The book notes that while analysts on both sides of the Atlantic continue to agonise over whether to label China an opponent or even an enemy, “the CCP decided this matter thirty years ago. In the post-Soviet world, it saw itself surrounded by enemies that it needed to defeat or neutralise”.
While the CCP and its supporters in the West like to speak of a ‘new Cold War’ being waged against China, the Party itself has all along been engaged in an ideological struggle against ‘hostile forces’. “For the CCP, the Cold War never ended,” the book says, adding: “The reshaping of alliances and the remoulding of the way the world thinks about it are essential to the Party securing continued rule at home, as well as to its reach and eventually making China the number one global power.”
Ignorance, say the authors, explains some of the difficulty the West is having in coming to grips with the threat of the CCP, as does the fact that it has not previously had to contend with such an adversary.
“During the Cold War, no Western country had a deep economic relationship with the Soviet Union. Conscious of the economic and strategic importance of China, many nations are trying to get smarter about the country at the very time Beijing is pouring money” into helping the world to “better understand” China, the book says – and points to the BRI as a major example of this.
Terming China the “world’s master practitioner of the dark arts of economic statecraft” the book says the BRI “is the ultimate instrument of economic statecraft or, more accurately, economic blackmail”.
This is because it provides an outlet for China’s construction industry and enormous capital reserves, while at the same time supplying the investment needs of other countries that are short of capital and excluded from mainstream sources of finance. The offer of low-interest loans is hard to resist, especially when they come without environmental or other conditions, the book says.
However, the objectives of the BRI, also known as the New Silk Road, “go well beyond providing an outlet for surplus Chinese capital or helping poorer nations develop; the initiative is Beijing’s primary mechanism for reordering the global geopolitical system”.
President Xi Jinping’s signature policy is now so closely integrated with almost all Chinese government activity abroad – commercial, technological, academic, cultural – that it cannot be separated from Beijing’s overall diplomatic engagement.
Xi has repeatedly referred to the BRI as essential to his vision of constructing “a community of common destiny for humankind” and while the idea might sound good to Western ears, “its aim is a Sino-centric world; that is, the one envisaged by the hawks elevated by Xi to the top leadership positions”. They view a China-led world order as an essential part of what is termed the “great rejuvenation of the Chinese people”, the book says.
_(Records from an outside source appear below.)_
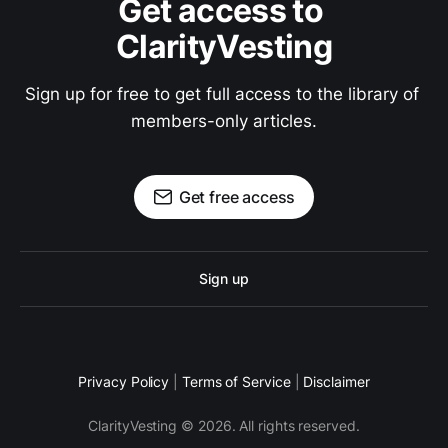
Get access to 
ClarityVesting
Sign up for free to get full access to the library of 
members-only articles.
Get free access
Sign up
Privacy Policy
|
Terms of Service
|
Disclaimer
ClarityVesting © 2026. All rights reserved.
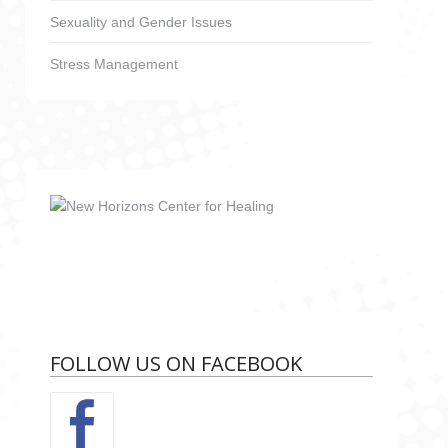
Sexuality and Gender Issues
Stress Management
FOLLOW US ON FACEBOOK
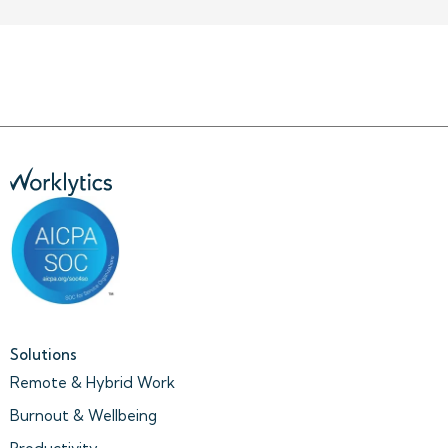
Solutions
Remote & Hybrid Work
Burnout & Wellbeing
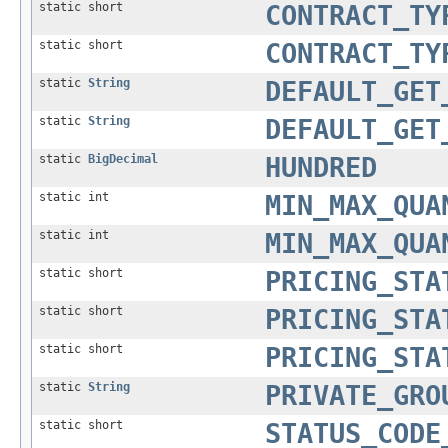
static short
CONTRACT_TY
static short
CONTRACT_TY
static
String
DEFAULT_GET
static
String
DEFAULT_GET
static
BigDecimal
HUNDRED
static int
MIN_MAX_QUA
static int
MIN_MAX_QUA
static short
PRICING_STA
static short
PRICING_STA
static short
PRICING_STA
static
String
PRIVATE_GRO
static short
STATUS_CODE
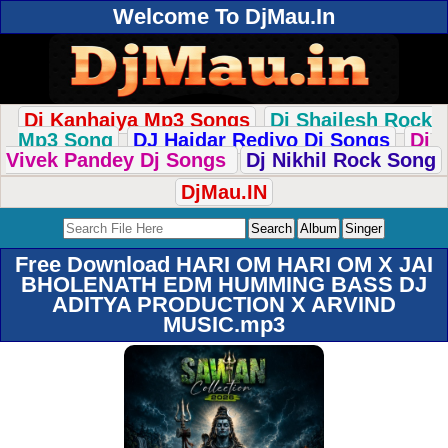
Welcome To DjMau.In
Dj Kanhaiya Mp3 Songs
Dj Shailesh Rock
Mp3 Song
DJ Haidar Rediyo Dj Songs
Dj
Vivek Pandey Dj Songs
Dj Nikhil Rock Song
DjMau.IN
Free Download HARI OM HARI OM X JAI
BHOLENATH EDM HUMMING BASS DJ
ADITYA PRODUCTION X ARVIND
MUSIC.mp3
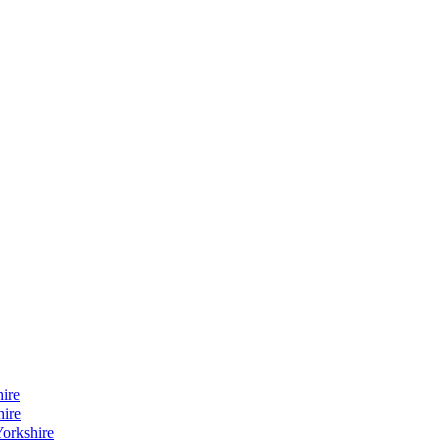
ire
hire
orkshire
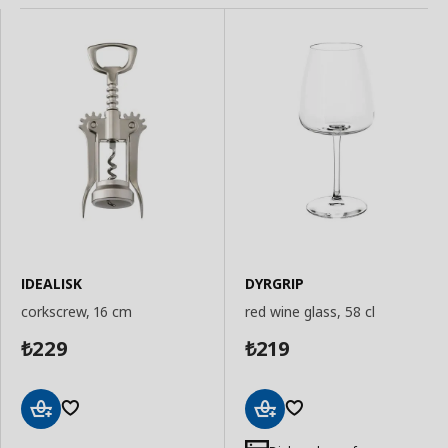
IDEALISK
DYRGRIP
corkscrew, 16 cm
red wine glass, 58 cl
229
219
₺
₺
Add
Add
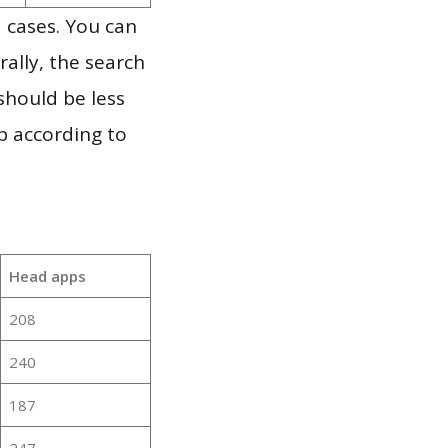
 cases. You can
ally, the search
should be less
p according to
Head apps
208
240
187
247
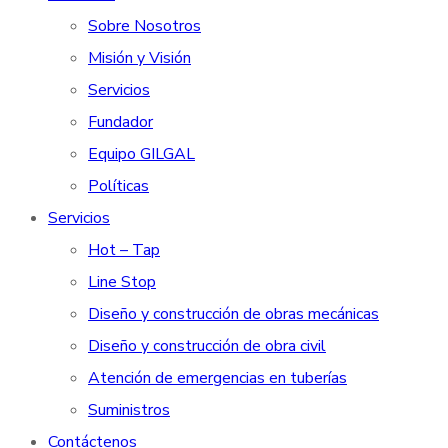
Sobre Nosotros
Misión y Visión
Servicios
Fundador
Equipo GILGAL
Políticas
Servicios
Hot – Tap
Line Stop
Diseño y construcción de obras mecánicas
Diseño y construcción de obra civil
Atención de emergencias en tuberías
Suministros
Contáctenos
“So, the BRI is the most powerful vehicle by which Beijing is changing the post-war international order,” the authors write.
“Like other so-called parallel institutions created by the Chinese government, such as the Asian Infrastructure Investment Bank, the BRI pretends to pose no challenge to countries’ existing institutions, while incrementally realigning their interests and shifting the global balance of power.
“A key part of the CCP’s thinking on global and regional power dynamics is the identification of a ‘main contradiction’ and a ‘main enemy’ to unite against. On a global scale, that enemy is the United States, which needs to be split from its allies and isolated,” the book contends.
It’s a lesson key Indian stakeholders – security experts, academics, economists and last but not the least, the media – need to keep in mind, particularly in the light of the troubles on the northern border.